Os pesquisadores estavam estudando especificamente um par de proteínas, TraA e TraB, que permitem que esses micróbios se reconheçam e se unam. Para isso, a equipe criou cepas mutantes de M. Xanthus que superexpressam os genes por trás dessas proteínas, para ver como elas mudariam, relataram os cientistas em um estudo publicado em 7 de dezembro na revista mSystems.

À medida que as cepas mutantes formavam enxames com outras cepas mutantes e com cepas não mutadas, os aglomerados de células unidas formavam padrões de redemoinho. Os pesquisadores então adicionaram digitalmente cores diferentes para distinguir cada cepa.

Enxames de bactérias mutantes
(D. Wall/Universidade de Wyoming)

Uma vez que a cor foi adicionada, a equipe percebeu a semelhança impressionante entre a arte feita por bactérias e a de Van Gogh, especialmente com a imagem azul e amarela que tem uma semelhança impressionante com “A Noite Estrelada”, uma das peças mais famosas do pintor do século XIX.

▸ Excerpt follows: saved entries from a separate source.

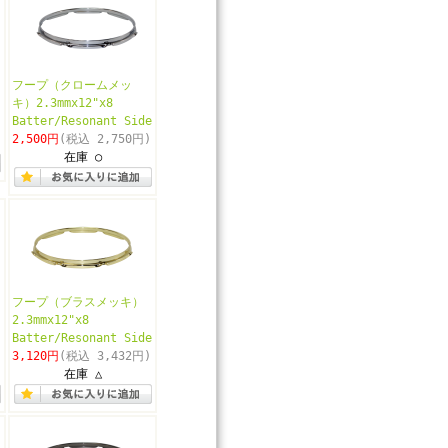
フープ（クロームメッ
キ）2.3mmx12"x8
Batter/Resonant Side
2,500円
(税込 2,750円)
在庫 ○
フープ（ブラスメッキ）
2.3mmx12"x8
Batter/Resonant Side
3,120円
(税込 3,432円)
在庫 △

A descoberta destaca como estudar bactérias sociais pode revelar “comportamentos que também exibem beleza artística”, disse o coautor do estudo Daniel Wall, biólogo molecular da Universidade de Wyoming, em comunicado.

Indivíduos M. Xanthus formam enxames cooperativos agrupando suas enzimas (proteínas) e metabólitos (produtos químicos), que ajudam a transformar alimentos em energia, acelerando as reações metabólicas.

Isso permite que as bactérias sobrecarreguem suas presas, que são tipicamente outros micróbios. (Às vezes, eles também devoram outras cepas não relacionadas de M. Xanthus.) Normalmente, esses enxames são cadeias cabeça-a-cauda de células individuais em uma longa fila como um “trem de transporte”, disse o coautor do estudo Oleg Igoshin, biólogo computacional da Universidade Rice, no Texas, no comunicado.

Enxames de bactérias mutantes Noite Estrelada de Van Gogh
(D. Wall/Universidade de Wyoming)

No entanto, as mutações introduzidas no laboratório fizeram com que os enxames de cabeça-a-cauda usuais se transformassem em redemoinhos rotativos de células, cada redemoinho tão grande quanto um milímetro (0,04 polegada) ou mais.

“As células estão em grupos densos e estão em contato com outras pessoas o tempo todo”, muito mais do que em seus enxames habituais, disse Igoshin no comunicado.

A superexpressão de TraA e TraB também criou laços mais fortes que significavam que os enxames de bactérias ficaram juntos por mais tempo e pareciam ser incapazes de reverter para células individuais. Em cepas mutantes, “seu vizinho permanecerá seu vizinho por mais tempo”, disse Igoshin no comunicado.

Material escrito por Harry Baker e originalmente publicado no Live Science.